[Catalog-sig] Hosting documentation on PyPI

Philipp von Weitershausen philipp at weitershausen.de
Wed Aug 6 20:21:02 CEST 2008


Ian Bicking wrote:
> Ian Bicking wrote:
>> Martin v. Löwis wrote:
>>>> There's an XSS concern if users can upload arbitrary HTML.  Approval
>>>> would address some of that, but it might be better to avoid the issue
>>>> altogether.
>>>>
>>>> One way to handle that would be to host each package's documentation on
>>>> a different domain.  E.g., package.pypi.python.org.
>>>
>>> Can you please elaborate?
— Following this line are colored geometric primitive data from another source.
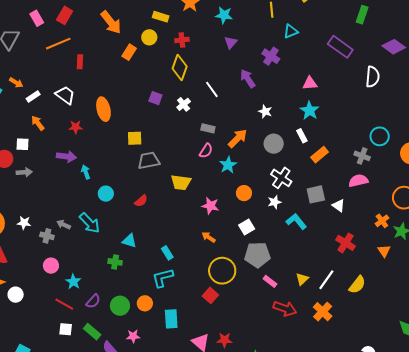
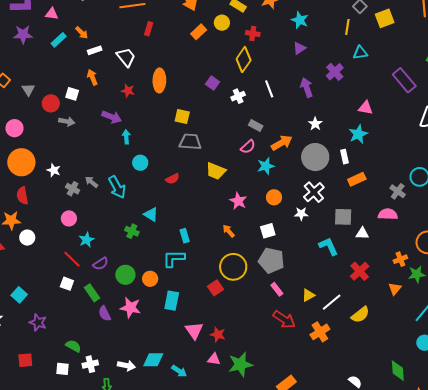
gray circle: (274, 144) -> (315, 157), size x1.4
white triangle: (339, 206) -> (362, 233), turned -48
cyan L-shape: (296, 221) -> (328, 246), moved
pink star: (133, 336) -> (130, 308), size x1.5

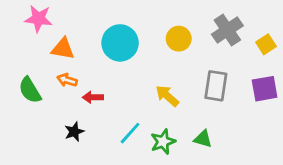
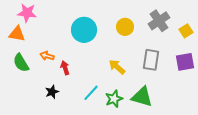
orange triangle: (63, 49) -> (17, 34), moved
red arrow: (93, 97) -> (65, 68), turned 72
green triangle: (203, 139) -> (142, 97), size x1.6

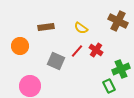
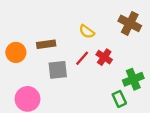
brown rectangle: (46, 27) -> (46, 44), moved
gray square: (56, 61) -> (58, 70), turned -30

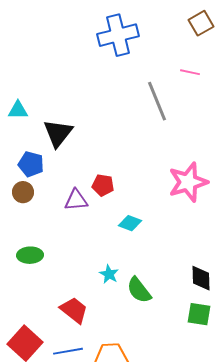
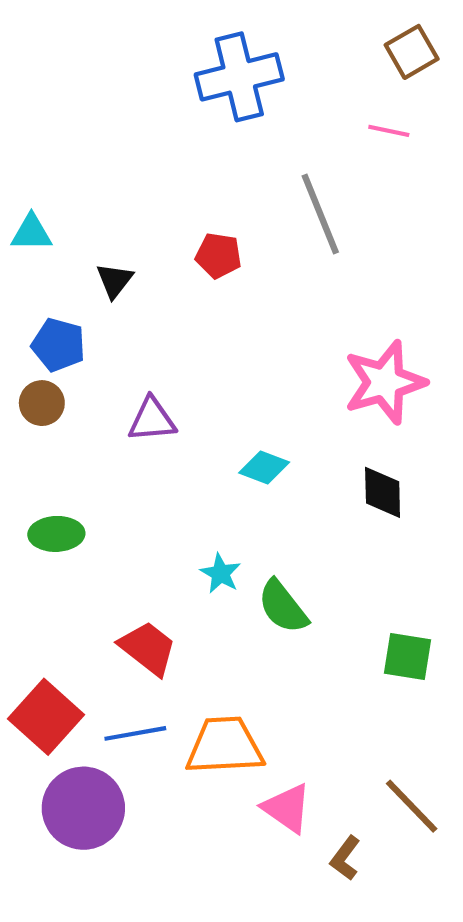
pink line: (190, 72) -> (389, 131), moved
black triangle: (58, 133) -> (115, 280), size x0.6
red pentagon: (103, 185) -> (218, 256), moved
black diamond: (201, 278) -> (383, 492), moved

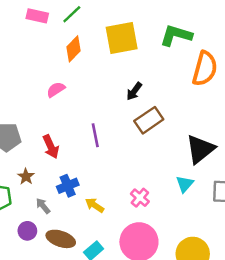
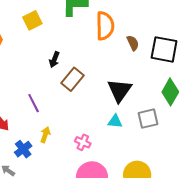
yellow square: (122, 38) -> (32, 20), size x0.7
cyan triangle: (185, 184) -> (115, 121), turned -49
yellow arrow: (95, 205) -> (45, 135), moved, turned 91

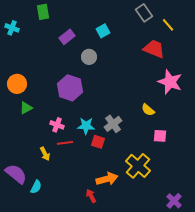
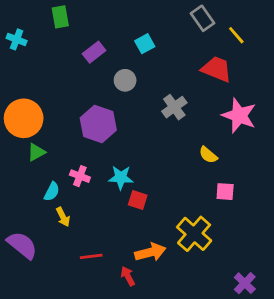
orange circle: (17, 84) -> (24, 118), size x1.4
gray cross: (113, 124) -> (174, 107), moved
red line: (65, 143) -> (91, 256), moved
cyan semicircle: (36, 187) -> (52, 192), moved

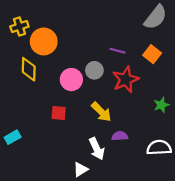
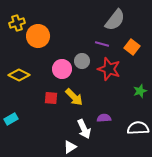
gray semicircle: (156, 17) -> (115, 20), moved
yellow diamond: (29, 69) -> (19, 75), moved, turned -65
red star: (126, 80) -> (109, 69), turned -30
yellow arrow: (101, 112) -> (74, 97), moved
What is the issue, and how could creating
>>> domains resolve it?
>>
>> The issue is that you can put in Javascript that does XMLHttpRequests 
>> to other URLs on the same domain, and those requests can do things 
>> like change a user's password, delete packages, etc.  The Javascript 
>> will be run as the person who is viewing the page.  So if I am logged 
>> in to PyPI and view some random page on pypi.python.org, and that page 
>> contains malicious Javascript, that malicious Javascript can do 
>> anything on pypi.python.org as though it was me doing it.
>>
>> You can't make XMLHttpRequests across domains, so by putting each 
>> package on its own domain you avoid the problem.
> 
> On second thought, simply by using a read-only domain (one that has no 
> admin on the domain itself) you'd also be fine.  So 
> http://pypidocs.python.org/package/* would work fine, so long as all the 
> management for that remained on pypi.python.org.
> 
> I personally like domains for projects, though package.pypi.python.org 
> is a bit long winded anyway.  A new top-level domain (pypackage.org or 
> pyforge.org or something) would mitigate that.  But any place to drop 
> docs would be nice.  Especially with Sphinx I think we'll get more 
> libraries with multi-page HTML docs.

What about distribution names with dots in them? Or worse, spaces? Both 
are allowed by setuptools and PyPI and I've seen them in the wild 
(especially dotted distribution names aren't uncommon when a namespaced 
package is distributed under its package name, e.g. zope.interface).